# Work item
Tally the lines of the data that include the word "монтажные" and state the total, nothing else.

# Data shown
*** Block opens ***

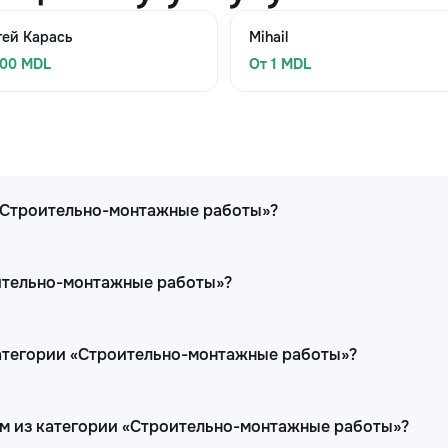
гей Карась
Mihail
300 MDL
От 1 MDL
 «Строительно-монтажные работы»?
оительно-монтажные работы»?
категории «Строительно-монтажные работы»?
ам из категории «Строительно-монтажные работы»?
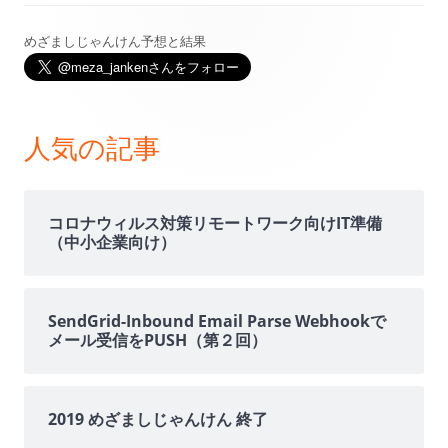
めざましじゃんけん予想と結果
メ
イ
ン
人気の記事
サ
イ
コロナウィルス対策リモートワーク向けIT準備
（中小企業向け）
ド
バ
SendGrid-Inbound Email Parse Webhookで
メール受信をPUSH（第２回）
ー
2019 めざましじゃんけん 終了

*** Block closes ***

# Answer to the problem
4